Persiste, então, a postura inconstitucional da Administração. Por consequência, continuaremos a observar excesso de judicialização sobre o tema.
2) O Decreto limita o campo de beneficiários a brasileiros e a portugueses residentes (art. 7º). Os demais estrangeiros continuam sem proteção social básica na via administrativa.
Lembremos que o direito dos estrangeiros ao benefício de prestação continuada consiste matéria com repercussão geral reconhecida pelo STF (RE 587970 RG, Rel. Min. Marco Aurélio).
3) O Decreto expressa que, se não atendido o requisito de renda familiar per capita, o pedido deve ser indeferido pelo INSS, sendo desnecessária a avaliação da deficiência (art. 15, §5º).

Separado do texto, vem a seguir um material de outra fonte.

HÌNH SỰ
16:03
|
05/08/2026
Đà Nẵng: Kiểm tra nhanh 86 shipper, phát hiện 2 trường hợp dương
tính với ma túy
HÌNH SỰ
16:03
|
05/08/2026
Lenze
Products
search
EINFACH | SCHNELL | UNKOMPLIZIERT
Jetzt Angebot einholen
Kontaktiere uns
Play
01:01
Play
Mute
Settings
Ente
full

Ocorre que os requisitos para acesso ao BPC (carência do grupo familiar e deficiência) se alimentam reciprocamento. Entende-se que uma família é vulnerável também pelo grau de deficiência do interessado, assim como somente é possível perceber o grau de deficiência a partir dos aspectos sociais, familiares etc. Tudo ficou reduzido à matemática da renda mensa (1/4 do salário-mínimo)
4) A inscrição no Cadastro Único para Programas Sociais do Governo Federal – CadÚnico passa a ser requisito para a concessão, a manutenção e a revisão do benefício (art. 12, “caput”).

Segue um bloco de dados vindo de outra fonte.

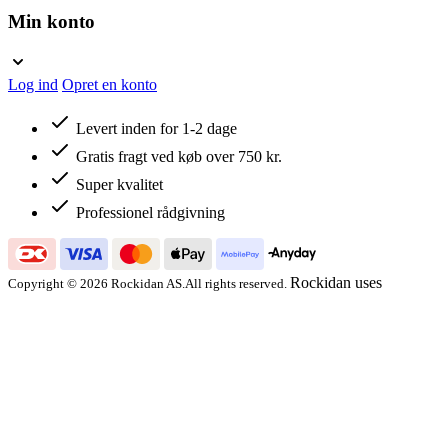
Min konto
Log ind
Opret en konto
Levert inden for 1-2 dage
Gratis fragt ved køb over 750 kr.
Super kvalitet
Professionel rådgivning
Rockidan uses
Copyright © 2026 Rockidan AS.All rights reserved.
IP2Location.io
IP geolocation
web service.
Handelsbetingelser
Persondata- Og Cookiepolitik
Vi bruger cookies til at forbedre vores tjenester, give personlige
tilbud og forbedre din oplevelse. Hvis du ikke accepterer valgfrie
cookies nedenfor, kan din oplevelse blive påvirket. Hvis du vil
vide mere, bedes du læse
Cookiepolitik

Para se obter a inscrição no CadÚnico pode haver grande fila de espera em alguns municípios, e ele é pressuposto até mesmo para a formalização do requerimento do benefício.

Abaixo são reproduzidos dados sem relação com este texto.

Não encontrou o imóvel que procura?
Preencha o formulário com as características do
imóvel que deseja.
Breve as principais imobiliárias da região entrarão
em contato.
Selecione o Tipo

Também há o problema de que o conceito de família, para fins de CadÚnico, é distinto daquele adotado para fins de BPC.
E mais: O beneficiário que não realizar a inscrição ou a atualização no CadÚnico, no prazo estabelecido em convocação a ser realizada pelo Ministério do Desenvolvimento Social e Agrário, terá o seu beneficio suspenso, conforme disciplinado em ato do Ministro de Estado do Desenvolvimento Social e Agrário (art. 12, §1º).
E ainda: O benefício só será concedido ou mantido para inscrições no CadÚnico que tenham sido realizadas ou atualizadas nos últimos dois anos (art. 12, §2º).
5) O requerimento do benefício deve ser realizado pelos canais de atendimento da Previdência Social ou por outros canais a serem definidos em ato conjunto dos Ministros de Estado do Desenvolvimento Social e Agrário, da Fazenda e do Planejamento, Desenvolvimento e Gestão (art. 15, §1º).
Aparentemente os requerimentos passarão por uma triagem preliminar pelos Centros de Referência da Assistência Social – CRAS (uma espécie de posto de saúde, apenas que com a finalidade assistencial), para apenas depois serem encaminhados ao INSS.
Pelo que se pode verificar, não apenas perdemos a oportunidade de avançar para uma eficiente política de proteção assistencial, como se nota um evidente retrocesso, seja em termos conceituais, seja em termos de acesso a essa política social.